Pumpkin seed oil may offer benefits such as hair growth and help with menopause symptoms, though more research is needed. Here are some of the possible benefits of the oil, and what the current research says.

Pumpkin Seed Oil May Promote Hair Growth

The internet is awash with claims that a daily dose of pumpkin seed oil will help you grow (or regrow) a lush head of hair — but is the hype justified? Some experts are hopeful. “There is potential for pumpkin seed oil (PSO) to be an effective treatment for hair loss,” says Kristin Draayer, RDN, owner of Kristin Draayer Nutrition and Fitness in Kalamazoo, Michigan. “PSO is rich in nutrients like fatty acids, vitamins, and minerals.” Theoretically, these may support hair growth and health, though research proving those results is limited.

Pumpkin seed oil may also help combat hair loss because it lowers dihydrotestosterone (DHT), a hormone that makes testosterone and can contribute to hair loss.

Several studies have investigated the effects of pumpkin seed oil on hair loss. Draayer points to one small study from South Korea in which 76 men with mild-to-moderate androgenetic alopecia, which is a common form of hair loss, took PSO supplements or a placebo daily for 24 weeks. The group that received PSO saw a significant increase in hair count, compared with the placebo group.

Other research has examined the oil’s effects on women. Another study compared the efficacy of pumpkin seed oil with minoxidil 5 percent topical foam, a medication used to stimulate hair growth, in women with female-pattern hair loss. After three months of treatment, both groups had improved measures of hair shaft diversity (meaning a healthier mix of hair strands, commonly used as a sign of hair regrowth). The study’s authors concluded that pumpkin seed oil has a promising role to play in treating female-pattern hair loss.
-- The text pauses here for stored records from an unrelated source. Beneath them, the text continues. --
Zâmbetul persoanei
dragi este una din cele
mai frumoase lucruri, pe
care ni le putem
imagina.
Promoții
“Pumpkin seed oil is rich in phytosterols, which may block DHT, a hormone linked to hair loss,” says Trista Best, a registered dietitian at The Candida Diet, in Dalton, Georgia. “It contains omega-3 fatty acids and antioxidants that support scalp health and hair follicles.”
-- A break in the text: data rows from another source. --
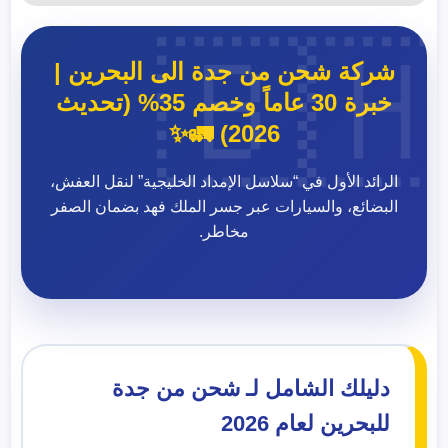
🇧
شركة شحن من جدة الى البحرين |
خبرة 30 عاماً وخصم 35% (تحديث
2026) 🚛✨
الرائد الأول في “سلاسل الإمداد الخليجية” لنقل العفش،
البضائع، والسيارات عبر جسر الملك فهد بضمان الصفر
مخاطر.
دليلك الشامل لـ شحن من جدة
للبحرين لعام 2026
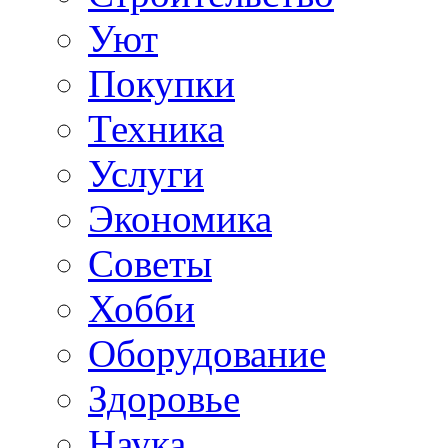
Уют
Покупки
Техника
Услуги
Экономика
Советы
Хобби
Oборудование
Здоровье
Наука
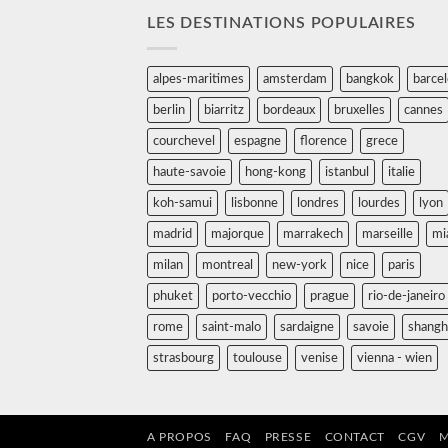
LES DESTINATIONS POPULAIRES
alpes-maritimes
amsterdam
bangkok
barce
berlin
biarritz
bordeaux
bruxelles
cannes
courchevel
espagne
florence
grece
haute-savoie
hong-kong
istanbul
italie
koh-samui
lisbonne
londres
lourdes
lyon
madrid
majorque
marrakech
marseille
mi
milan
montreal
new-york
nice
paris
phuket
porto-vecchio
prague
rio-de-janeiro
rome
saint-malo
sardaigne
savoie
shangh
strasbourg
toulouse
venise
vienna - wien
A PROPOS
FAQ
PRESSE
CONTACT
CGV
M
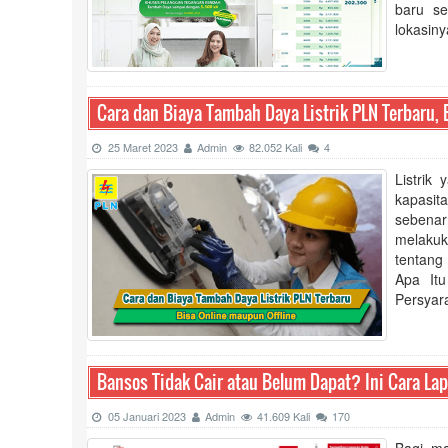
baru se
lokasiny
Cara dan Biaya Tambah Daya Listrik PLN Terbaru, 
25 Maret 2023
Admin
82.052 Kali
4
Listrik
kapasita
sebena
melakuk
tentang 
Apa It
Persyar
Bansos Tidak Cair atau Belum Dapat? Ini Cara La
05 Januari 2023
Admin
41.609 Kali
170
Still, the oil is not a magic bullet for full, flowing tresses. “It’s important to note that the studies on PSO for hair loss have some limitations,” Draayer says. “Many of the trials have small sample sizes and lack diversity in their participants. Additionally, the mechanisms behind how PSO affects hair growth are not yet fully understood.” Draayer encourages speaking with a board-certified dermatologist before trying pumpkin seed oil for hair growth.

Pumpkin Seed Oil May Support Heart Health

Like its more well-known counterpart olive oil, pumpkin seed oil may support cardiovascular health. One study examined the effects of PSO supplementation on 127 people with various medical conditions that affect heart health, including dyslipidemia, hypertension, diabetes, and obesity. Subjects who received a 1,000 milligram (mg) pumpkin seed oil supplement (in addition to a prescription for a healthy diet and lifestyle habits) experienced a significant reduction in LDL (“bad”) cholesterol and diastolic blood pressure, as well as an increase in HDL (“good”) cholesterol, compared with controls who received only healthy diet and lifestyle guidance.

“Pumpkin seed oil is high in healthy fats, including omega-9 and omega-6, which can help balance cholesterol levels,” says Best. “It also contains antioxidants like vitamin E, which protect against oxidative stress and inflammation.”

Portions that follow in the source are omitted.